* Re: [Patch v6 0/4] bnx2x: Fix error recovering in switch configuration
@ 2023-11-16 16:08 Thinh Tran
2023-11-16 20:56 ` Simon Horman
2024-01-17 21:56 ` Thinh Tran
0 siblings, 2 replies; 6+ messages in thread
From: Thinh Tran @ 2023-11-16 16:08 UTC (permalink / raw)
To: Jakub Kicinski
Cc: aelior, davem, edumazet, manishc, netdev, pabeni, skalluru,
VENKATA.SAI.DUGGI, Thinh Tran, Abdul Haleem, David Christensen,
Simon Horman
Hi,
Could we proceed with advancing these patches? They've been in the
"Awaiting Upstream" state for a while now. Notably, one of them has
successfully made it to the mainline kernel:
[v6,1/4] bnx2x: new flag for tracking HW resource
https://github.com/torvalds/linux/commit/bf23ffc8a9a777dfdeb04232e0946b803adbb6a9
As testing the latest kernel, we are still encountering crashes due to
the absence of one of the patches:
[v6,3/4] bnx2x: Prevent access to a freed page in page_pool.

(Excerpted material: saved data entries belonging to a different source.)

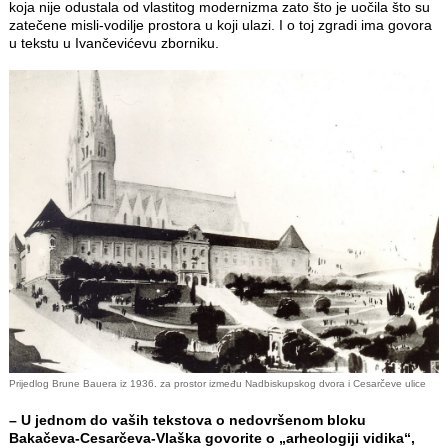
koja nije odustala od vlastitog modernizma zato što je uočila što su
zatečene misli-vodilje prostora u koji ulazi. I o toj zgradi ima govora
u tekstu u Ivančevićevu zborniku.
Prijedlog Brune Bauera iz 1936. za prostor između Nadbiskupskog dvora i Cesarčeve ulice
– U jednom do vaših tekstova o nedovršenom bloku
Bakačeva-Cesarčeva-Vlaška govorite o „arheologiji vidika“,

Is there anything specific I need to do to help moving these patches
forward?
We would greatly appreciate if they could be incorporated into the
mainline kernel.
Thank you,
Thinh Tran
^ permalink raw reply [flat|nested] 6+ messages in thread
* Re: [Patch v6 0/4] bnx2x: Fix error recovering in switch configuration
2023-11-16 16:08 [Patch v6 0/4] bnx2x: Fix error recovering in switch configuration Thinh Tran
@ 2023-11-16 20:56 ` Simon Horman
2024-01-17 21:56 ` Thinh Tran
1 sibling, 0 replies; 6+ messages in thread
From: Simon Horman @ 2023-11-16 20:56 UTC (permalink / raw)
To: Thinh Tran
Cc: Jakub Kicinski, aelior, davem, edumazet, manishc, netdev, pabeni,
skalluru, VENKATA.SAI.DUGGI, Abdul Haleem, David Christensen
On Thu, Nov 16, 2023 at 10:08:34AM -0600, Thinh Tran wrote:
> Hi,
>
> Could we proceed with advancing these patches? They've been in the
> "Awaiting Upstream" state for a while now. Notably, one of them has
> successfully made it to the mainline kernel:
> [v6,1/4] bnx2x: new flag for tracking HW resource
>
> https://github.com/torvalds/linux/commit/bf23ffc8a9a777dfdeb04232e0946b803adbb6a9
>
> As testing the latest kernel, we are still encountering crashes due to
> the absence of one of the patches:
> [v6,3/4] bnx2x: Prevent access to a freed page in page_pool.
>
> Is there anything specific I need to do to help moving these patches
> forward?
> We would greatly appreciate if they could be incorporated into the
> mainline kernel.
Hi Thinh Tran,
I'd suggest that the best way to move this forwards would
be to rebase the remaining patches on net-next and posting them as a v7.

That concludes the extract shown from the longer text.